Lou Maiellano spent more than 20 years in several operational positions with Sunoco, Mobil and Wawa and currently operates TobaccoToday (www.tobaccotoday.info), an interactive tobacco industry blog. He can be reached at (267) 229-3856 or via email at tazmktgconsultgr@aol.com.

  • itzza

    E-Cigs HAVE NO repeat NO TOBACCO

  • Lucas Chang

    It is a false presumption and stance to say that e-cigarettes will encourage the use of tobacco products. People use them because they do not want to use tobacco products anymore. Tobacco is disgusting and proven to kill you, so let people choose the route they feel necessary to substitute tobacco use.

    Lucas
    Accident Injury Claims Consultant

  • Bill Godshall

    If the FDA truly desires more “data” on e-cigarettes (as Mitch Zeller was quoted as saying), why has the agency refused our many requests to clarify or correct the many false and misleading fear mongering claims the agency made about their own lab report in 2009, why has the agency continued to misrepresent the data on e-cigarettes, why has the agency hired e-cigarette opponents to misrepresent the data on e-cigarettes at conferences/meetings it has hosted, and why has the agency done virtually no further research on the products?

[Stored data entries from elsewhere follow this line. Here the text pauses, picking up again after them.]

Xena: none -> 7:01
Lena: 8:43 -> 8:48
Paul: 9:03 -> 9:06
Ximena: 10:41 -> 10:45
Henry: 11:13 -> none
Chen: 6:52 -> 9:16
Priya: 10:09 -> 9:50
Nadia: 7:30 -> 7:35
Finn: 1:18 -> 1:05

    Regardless, if FDA proposes and subsequently approves the “deeming” regulation to apply Chapter IX of the FSPTCA to e-cigarettes (as the agency has repeatedly stated its intent to do since April 25, 2011), Section 905(j) and Section 910 would ban the sale of ALL e-cigarette products not on the market before February 15, 2007 (which includes ALL e-cigarettes currently on the market).

    Even if FDA proposes and approves an additional regulation (along with the deeming regulation) for e-cigarettes that exempts e-cigarettes from the 2007 grandfather date, the agency is likely to extend that grandfather date to 2013 or 2014, which would effectively ban ALL new e-cigarette products after that date unless a manufacturer submits and FDA approves either a SE application or a New Tobacco Product application, the latter of which is likely to cost millions of dollars (for each brand of e-cig), or about as much as submitting a Modified Risk Tobacco Product application.

    Even then, there is no assurance the FDA will approve any SE or New Tobacco Product application for e-cigarette products.

    Thus, if FDA proposes and subsequently approves a “deeming” regulation, the FDA may never approve any new e-cigarette products to be allowed on the marketed.

    I can already hear Mitch Zeller and others at FDA saying “we are required to enforce the law”, just as Deyton said before him.

    If FDA truly desired to reduce the leading cause of disease and death (i.e. cigarette smoking), the agency would never have unlawfully banned the products in 2009, would never have made false and misleading fear mongering claims about e-cigs, would have corrected and clarified all of their many false and misleading claims about e-cigarettes by now, and would have reversed its stated intent to impose the “deeming” regulation.

    The free market is allowing e-cigarettes to save the lives of millions of smokers, but the FDA remains intent to ban the sale of e-cigarettes (according to its repeated statements).

  • joe voll

    Legal tobacco cigarettes kill a half a MILLION Americans every year! And theyre worried about ecigs that contain no smoke, no tobacco and no cancer chemicals.

  • cassidy

    I agree that e-cigarettes have a long way too come, and I am interested in seeing how the market will evolve in the coming years.